Beefy Boxes and Bandwidth Generously Provided by pair Networks
Welcome to the Monastery
 
PerlMonks  

Filehandle Filter

by btrott (Parson)
on Aug 11, 2000 at 02:56 UTC ( [id://27415]=CUFP: print w/replies, xml ) Need Help??

There was (brief) discussion yesterday about how to use tied filehandles. And I put up an example of using a tied filehandle to filter STDOUT, but I didn't really like it because, well, it ended up printing to STDERR. :)

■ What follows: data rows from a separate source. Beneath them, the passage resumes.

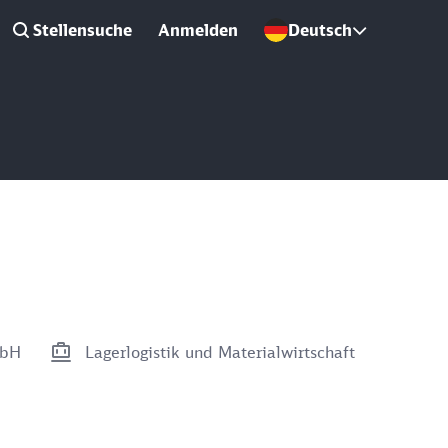
Stellensuche
Anmelden
Deutsch
mbH
Lagerlogistik und Materialwirtschaft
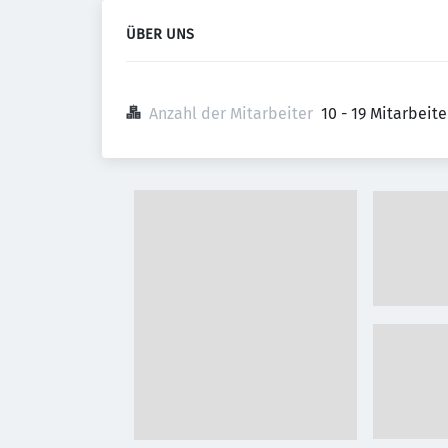
ÜBER UNS
Anzahl der Mitarbeiter
10 - 19 Mitarbeit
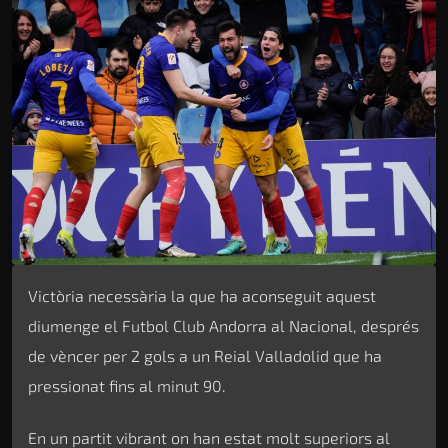
Victòria necessària la que ha aconseguit aquest
diumenge el Futbol Club Andorra al Nacional, després
de vèncer per 2 gols a un Reial Valladolid que ha
pressionat fins al minut 90.
En un partit vibrant on han estat molt superiors al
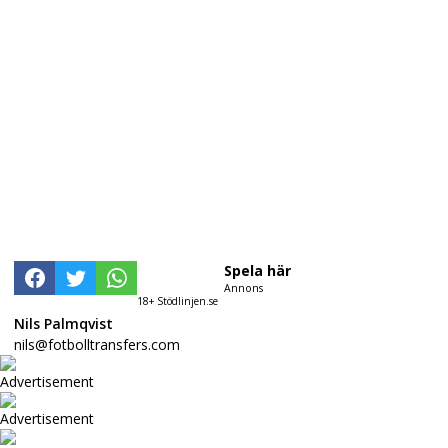
Spela här
Annons
18+ Stödlinjen.se
Nils Palmqvist
nils@fotbolltransfers.com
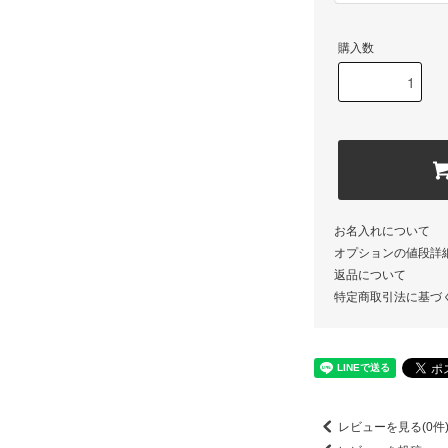
購入数
お名入れについて
オプションの値段詳
返品について
特定商取引法に基づ
レビューを見る(0件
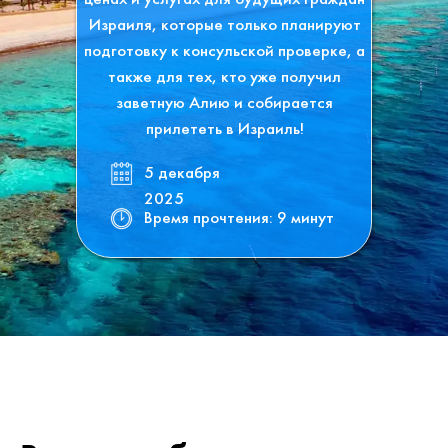
ценах и услугах для будущих граждан
Израиля, которые только планируют
подготовку к консульской проверке, а
также для тех, кто уже получил
заветную Алию и собирается
прилететь в Израиль!
5 декабря
2025
Время прочтения: 9 минут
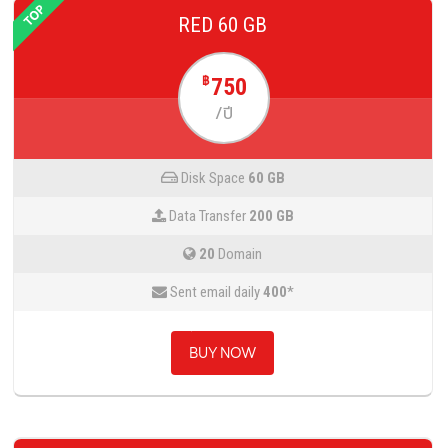
RED 60 GB
750
฿
/ปี
Disk Space
60 GB
Data Transfer
200 GB
20
Domain
Sent email daily
400
*
BUY NOW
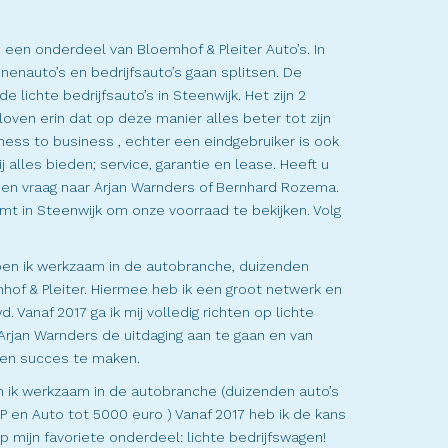
s een onderdeel van Bloemhof & Pleiter Auto’s. In
nenauto’s en bedrijfsauto’s gaan splitsen. De
 lichte bedrijfsauto’s in Steenwijk. Het zijn 2
loven erin dat op deze manier alles beter tot zijn
ness to business , echter een eindgebruiker is ook
alles bieden; service, garantie en lease. Heeft u
41 en vraag naar Arjan Warnders of Bernhard Rozema.
komt in Steenwijk om onze voorraad te bekijken. Volg
en ik werkzaam in de autobranche, duizenden
mhof & Pleiter. Hiermee heb ik een groot netwerk en
Vanaf 2017 ga ik mij volledig richten op lichte
rjan Warnders de uitdaging aan te gaan en van
een succes te maken.
n ik werkzaam in de autobranche (duizenden auto’s
 en Auto tot 5000 euro ) Vanaf 2017 heb ik de kans
 mijn favoriete onderdeel: lichte bedrijfswagen!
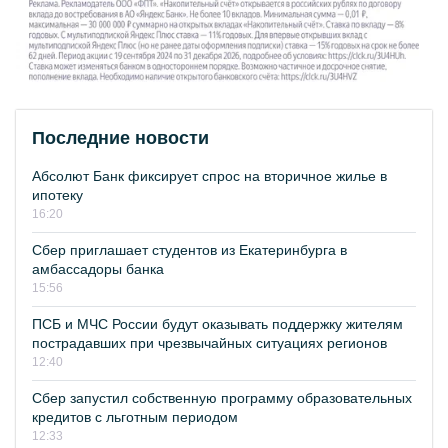
Последние новости
Абсолют Банк фиксирует спрос на вторичное жилье в
ипотеку
16:20
Сбер приглашает студентов из Екатеринбурга в
амбассадоры банка
15:56
ПСБ и МЧС России будут оказывать поддержку жителям
пострадавших при чрезвычайных ситуациях регионов
12:40
Сбер запустил собственную программу образовательных
кредитов с льготным периодом
12:33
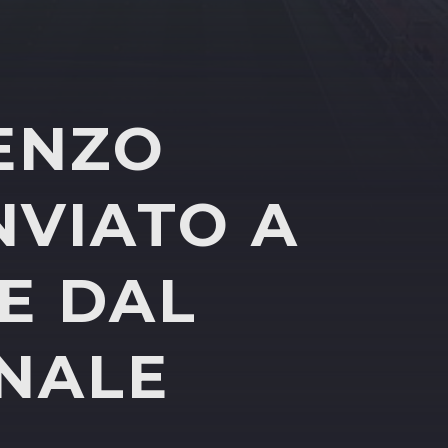
ENZO
NVIATO A
E DAL
NALE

So I came up with this, which is nicer, because at least it prints to the filehandle you've specified. But to do that I have to untie the filehandle before I print to it; otherwise I'll end up writing to my tied filehandle, which will write to my tied filehandle, and so on. Deep recursion. :)

So I've implemented this, which first untie's the filehandle, then tie's it back up again afterwards. Which is kind of ugly, particularly since I've had to turn off warnings to get rid of the "untie attempted while 1 inner references still exist" error. Which perhaps means that I'm leaking memory.

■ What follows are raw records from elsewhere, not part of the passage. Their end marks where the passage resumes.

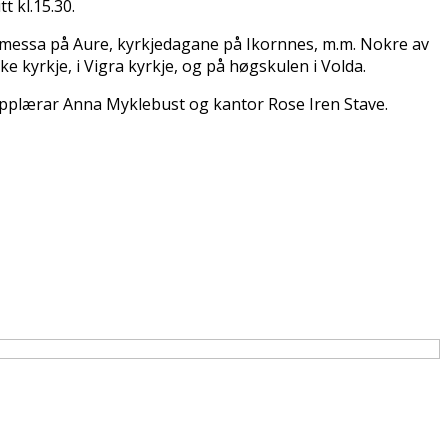
t kl.15.30.
jemessa på Aure, kyrkjedagane på Ikornnes, m.m. Nokre av
ke kyrkje, i Vigra kyrkje, og på høgskulen i Volda.
sopplærar Anna Myklebust og kantor Rose Iren Stave.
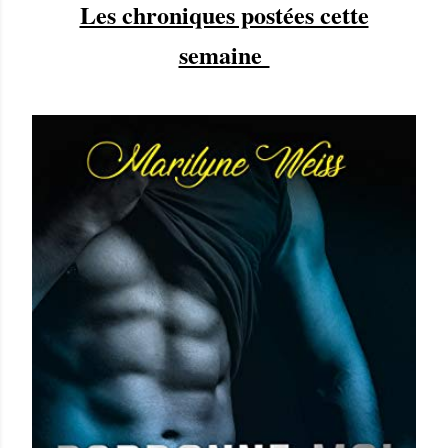
Les chroniques postées cette
semaine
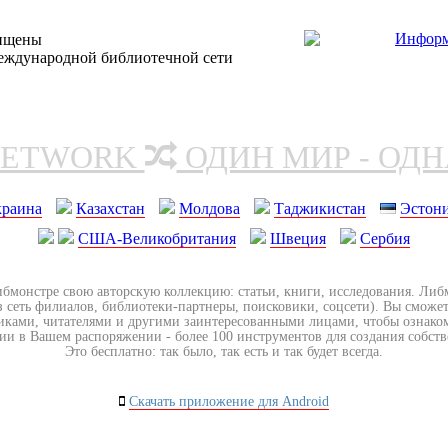
щищены
еждународной библиотечной сети
NETWORK
ОДИН МИР - ОД
краина
Казахстан
Молдова
Таджикистан
Эстон
США-Великобритания
Швеция
Сербия
ибмонстре свою авторскую коллекцию: статьи, книги, исследования. Ли
з сеть филиалов, библиотеки-партнеры, поисковики, соцсети). Вы сможет
иками, читателями и другими заинтересованными лицами, чтобы ознако
ии в Вашем распоряжении - более 100 инструментов для создания собст
Это бесплатно: так было, так есть и так будет всегда.
Скачать приложение для Android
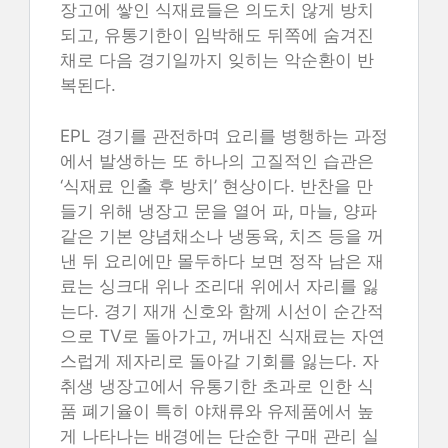
장고에 쌓인 식재료들은 의도치 않게 방치
되고, 유통기한이 임박해도 뒤쪽에 숨겨진
채로 다음 경기일까지 잊히는 악순환이 반
복된다.
EPL 경기를 관전하며 요리를 병행하는 과정
에서 발생하는 또 하나의 고질적인 습관은
‘식재료 인출 후 방치’ 현상이다. 반찬을 만
들기 위해 냉장고 문을 열어 파, 마늘, 양파
같은 기본 양념채소나 냉동육, 치즈 등을 꺼
낸 뒤 요리에만 몰두하다 보면 정작 남은 재
료는 싱크대 위나 조리대 위에서 자리를 잃
는다. 경기 재개 신호와 함께 시선이 순간적
으로 TV로 돌아가고, 꺼내진 식재료는 자연
스럽게 제자리로 돌아갈 기회를 잃는다. 자
취생 냉장고에서 유통기한 초과로 인한 식
품 폐기율이 특히 야채류와 유제품에서 높
게 나타나는 배경에는 단순한 구매 관리 실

Any ideas on cleaning that bit up would be appreciated.

Anyway, usage:

use Filter::Handle; my $f = Filter::Handle->new(\*STDOUT); print "Foo"; print "Bar";

You don't have to use STDOUT, of course; that's the whole idea. Any filehandle will do.

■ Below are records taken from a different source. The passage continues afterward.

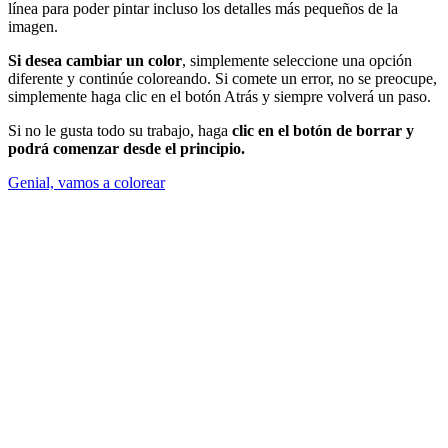
línea para poder pintar incluso los detalles más pequeños de la
imagen.
Si desea cambiar un color
, simplemente seleccione una opción
diferente y continúe coloreando. Si comete un error, no se preocupe,
simplemente haga clic en el botón Atrás y siempre volverá un paso.
Si no le gusta todo su trabajo, haga
clic en el botón de borrar y
podrá comenzar desde el principio.
Genial, vamos a colorear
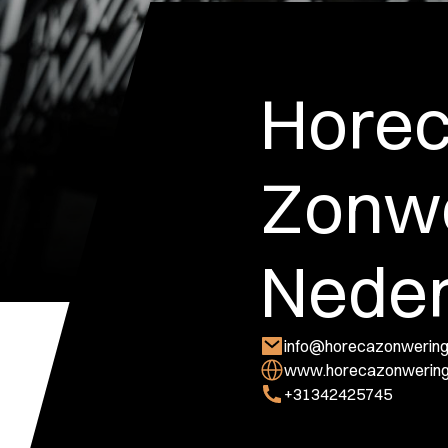
Hore
Zonw
Neder
info@horecazonweringn
www.horecazonweringn
+31342425745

package Filter::Handle; use strict; sub new { my $class = shift; my $fh = shift; tie *{$fh}, 'Filter::Handle::Tie', $fh; bless { fh => $fh }, $class; } sub DESTROY { my $self = shift; my $fh = $self->{fh}; undef $self; { local $^W = 0; untie *{$fh} } } package Filter::Handle::Tie; use vars qw/@ISA/; use Tie::Handle; @ISA = qw/Tie::Handle/; sub TIEHANDLE { my $class = shift; my $fh = shift; bless { fh => $fh }, $class; } sub PRINT { my $self = shift; my $fh = $self->{fh}; my($file, $line) = (caller)[1,2]; { local $^W = 0; untie *{$fh} } print $fh sprintf "%s:%d - %s\n", $file, $line, join ' ', @_; tie *{$fh}, __PACKAGE__, $fh; } 1;

Replies are listed 'Best First'.
RE: Filehandle Filter
by chromatic (Archbishop) on Aug 11, 2000 at 04:10 UTC
    I like this, a lot. It could be a CPAN module if someone (push me and I'll do it) provided a mechanism where you could specify the output. Here's how I got around the tie-untie reference problem:
    package Filter::Handle::Tie; use vars qw/@ISA/; use Tie::Handle; @ISA = qw/Tie::Handle/; sub TIEHANDLE { my $class = shift; my $fh = shift; bless { fh => $fh }, $class; } sub PRINT { my $self = shift; my $fh = *{ $self->{fh} }; my($file, $line) = (caller)[1,2]; print $fh sprintf "%s:%d - %s\n", $file, $line, join ' ', @_; }
    This avoids the deep recursion by not printing to a tied filehandle -- it's copied by dereference before printing to it.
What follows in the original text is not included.